### WORK INSTRUCTION
The result is the exact lines from the one containing "Identify the location of Action Figures." through the final line of the entries; leave out the pictures.

*****

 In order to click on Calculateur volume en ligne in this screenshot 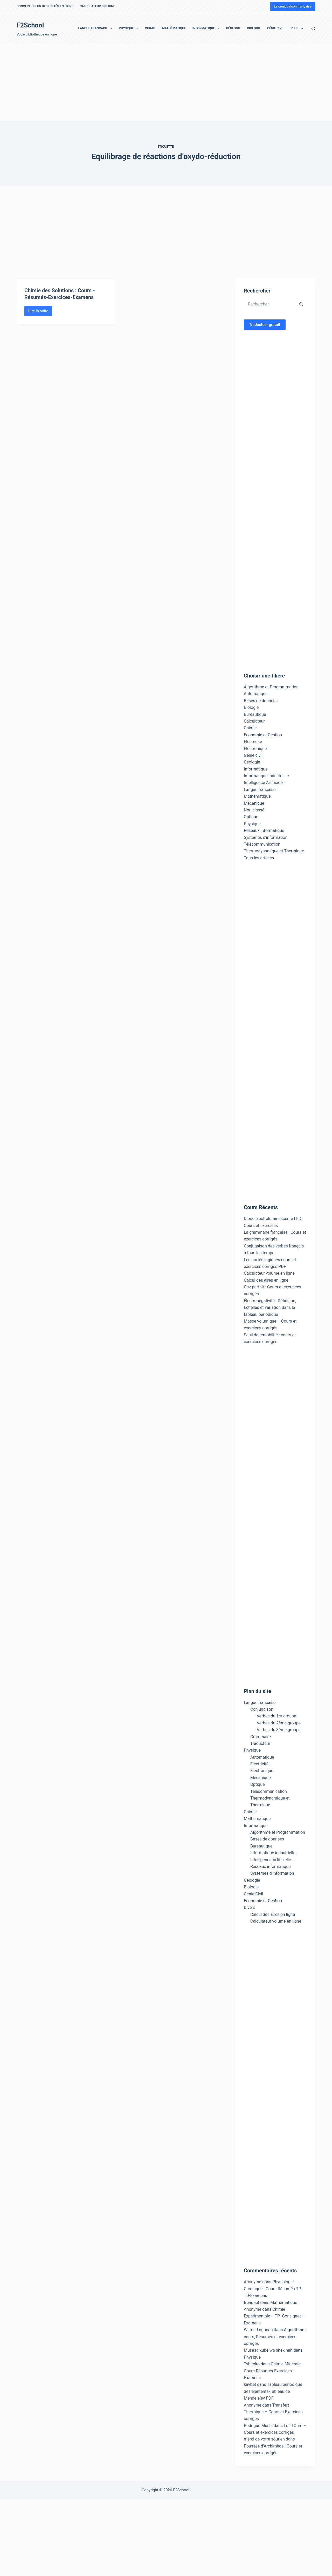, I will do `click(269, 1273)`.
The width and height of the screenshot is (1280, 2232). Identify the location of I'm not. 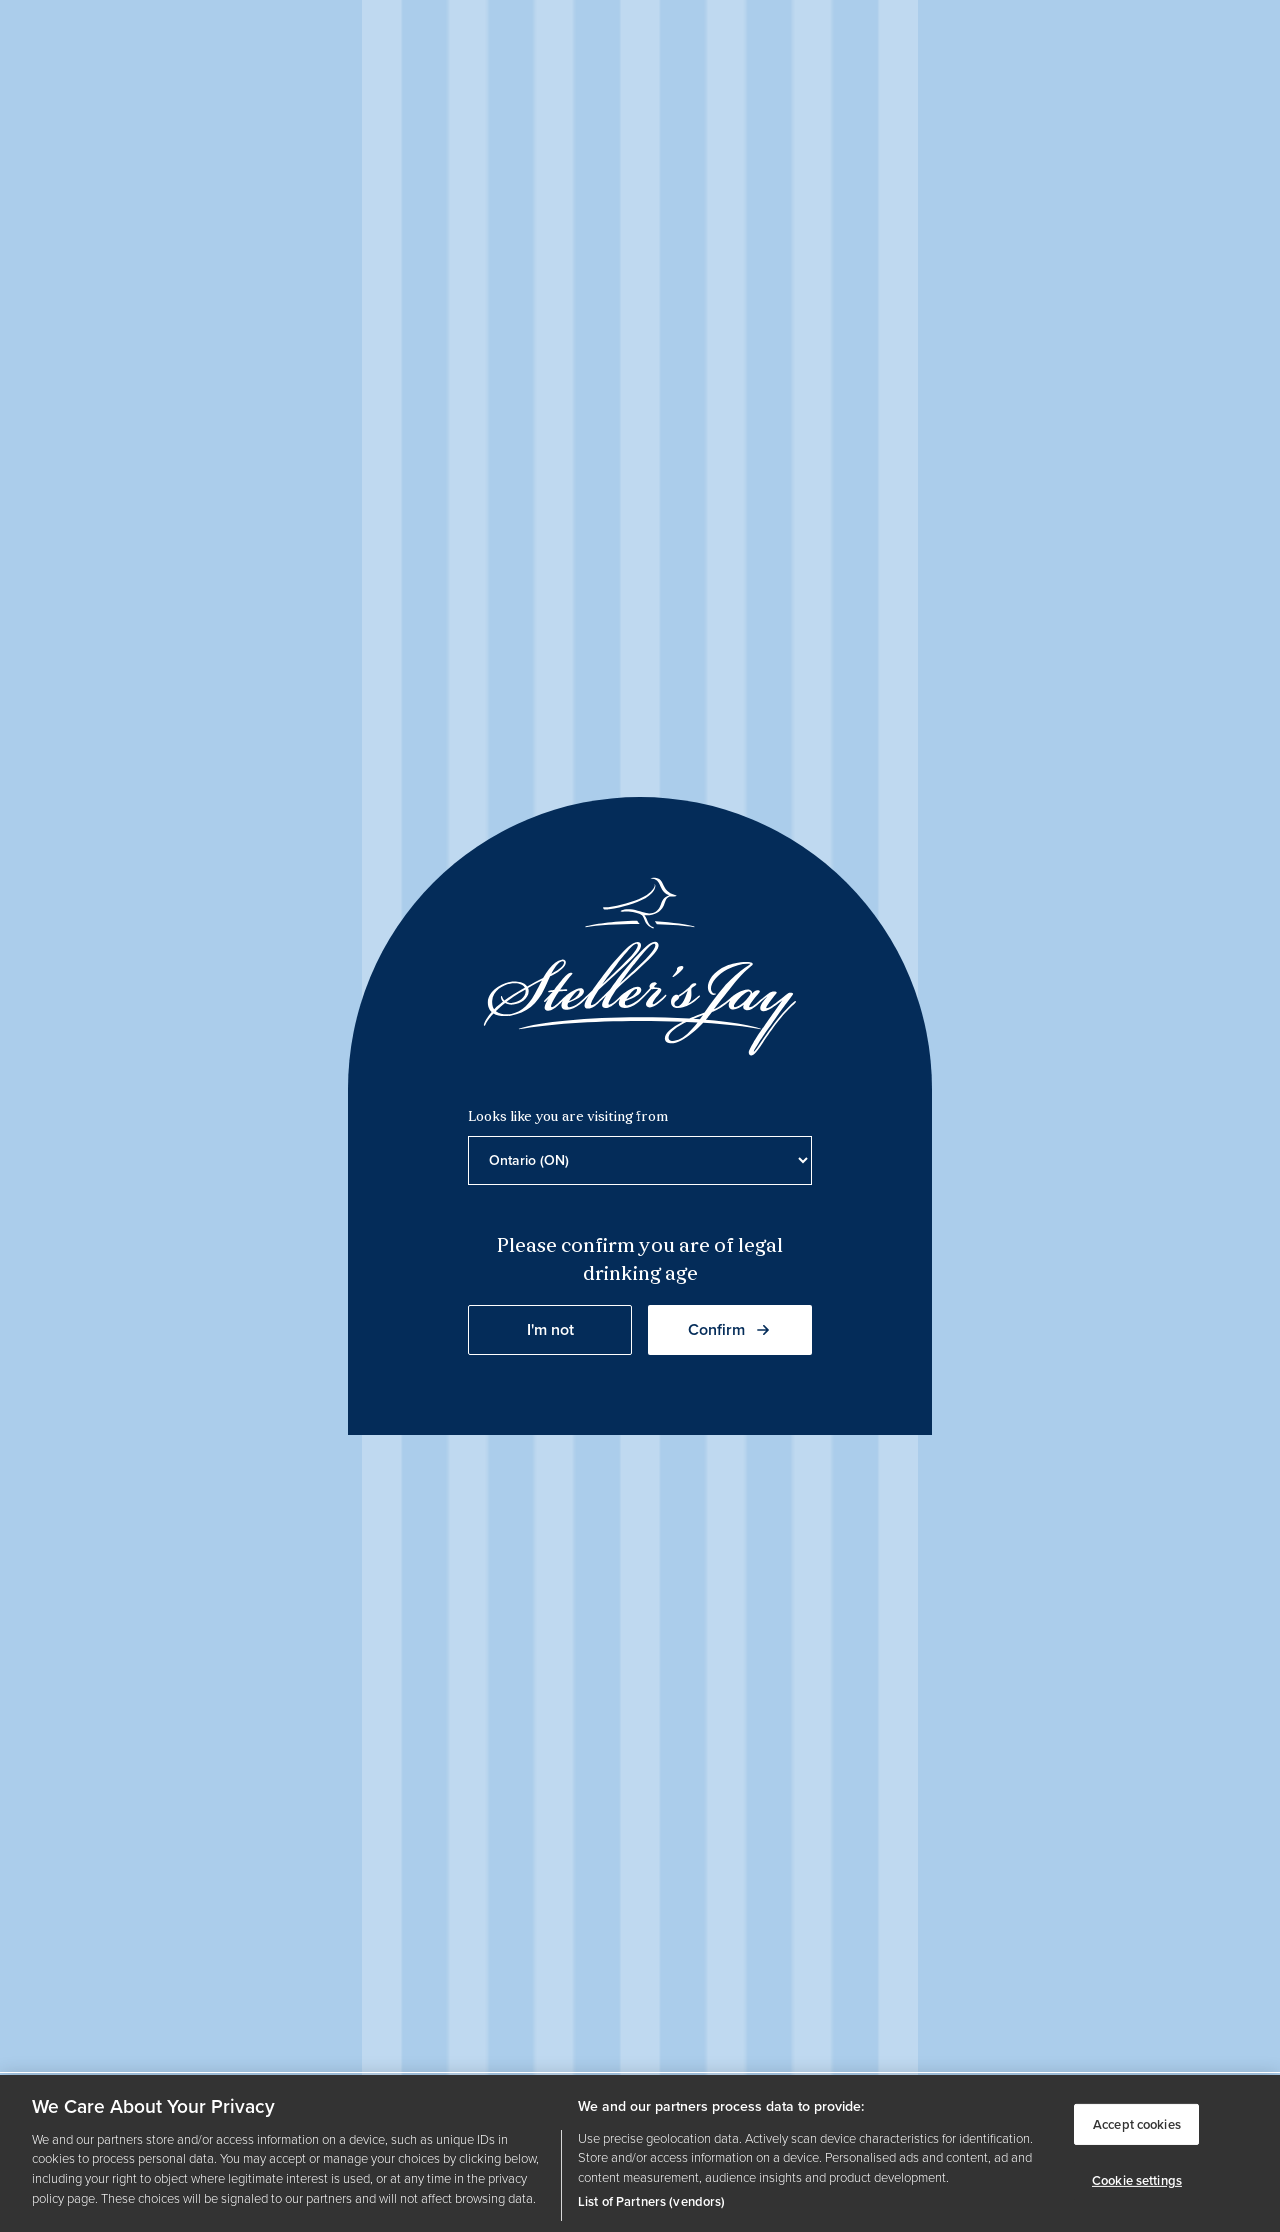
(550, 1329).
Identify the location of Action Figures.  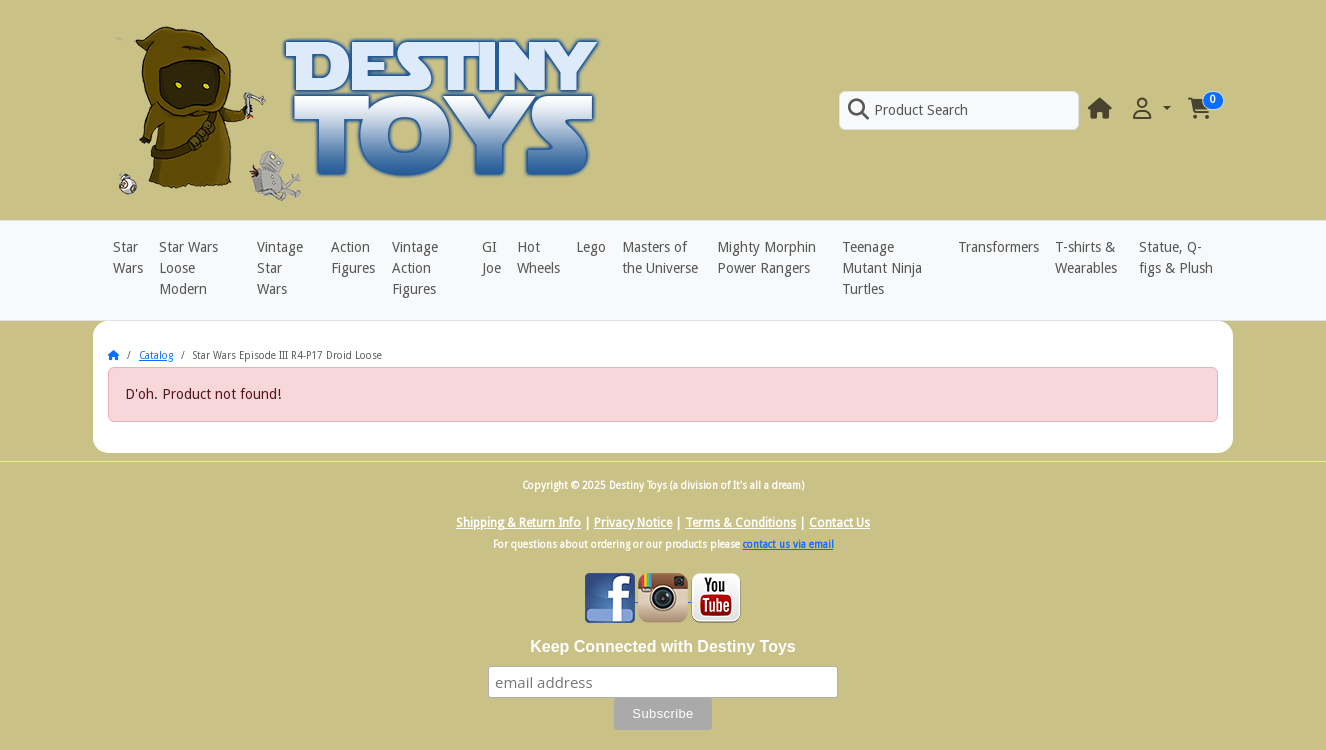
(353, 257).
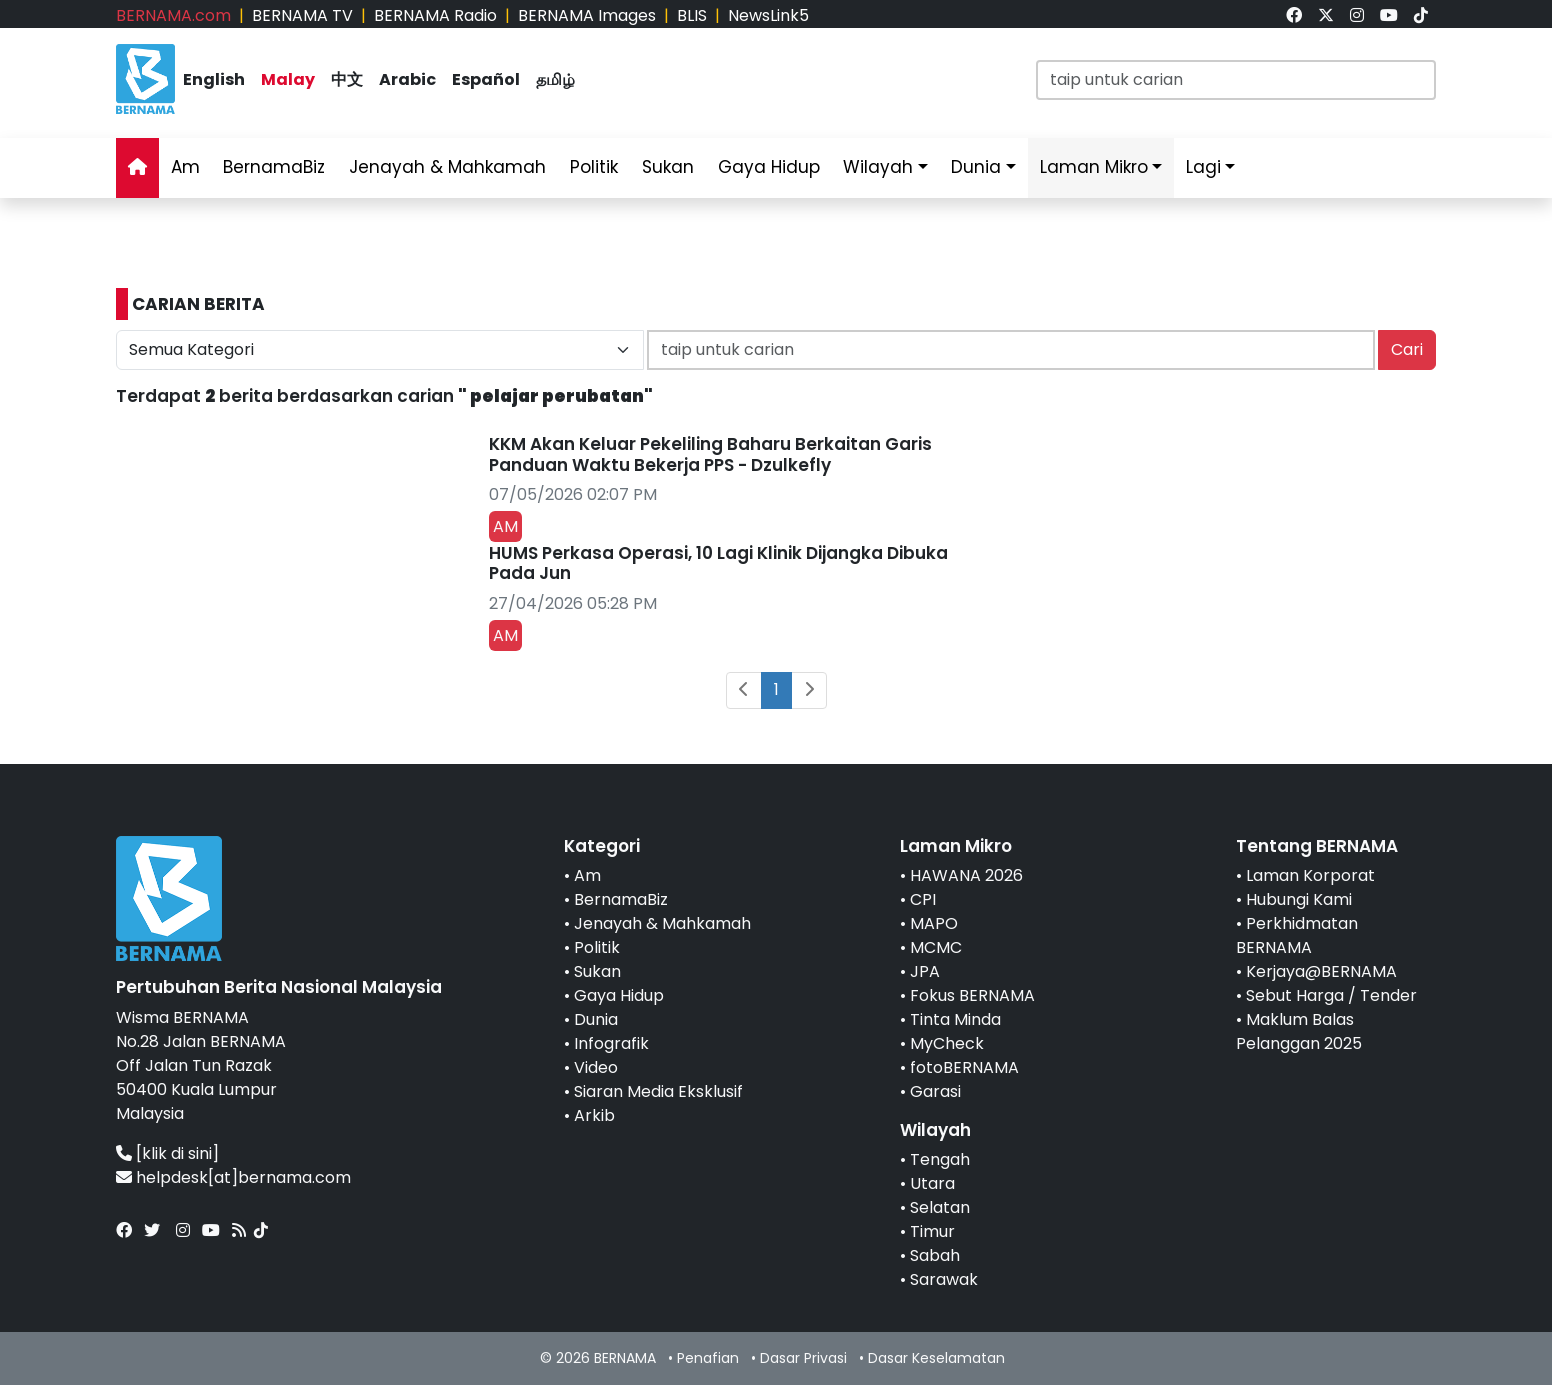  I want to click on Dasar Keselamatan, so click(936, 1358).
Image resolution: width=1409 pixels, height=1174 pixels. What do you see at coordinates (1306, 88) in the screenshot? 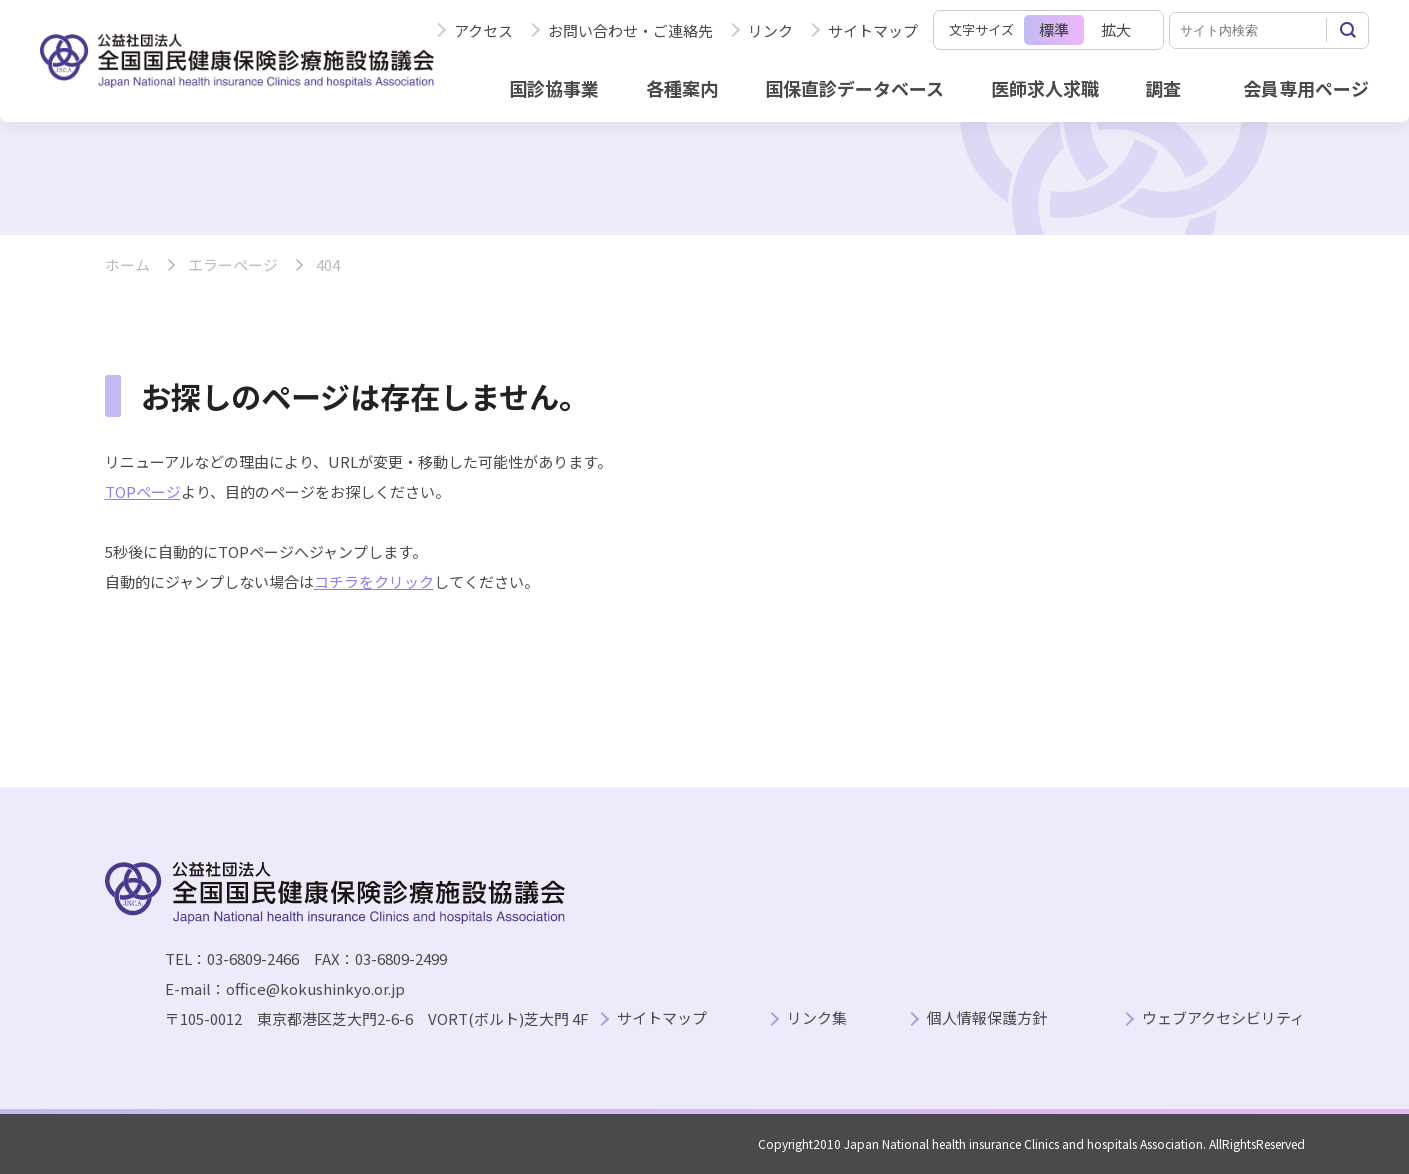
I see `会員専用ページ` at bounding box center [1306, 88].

*****

### SOLUTION TO THIS PROBLEM
Identify the location of Action Figures.  
(353, 257).
  I want to click on Dasar Keselamatan, so click(936, 1358).
Image resolution: width=1409 pixels, height=1174 pixels. What do you see at coordinates (1306, 88) in the screenshot? 
I see `会員専用ページ` at bounding box center [1306, 88].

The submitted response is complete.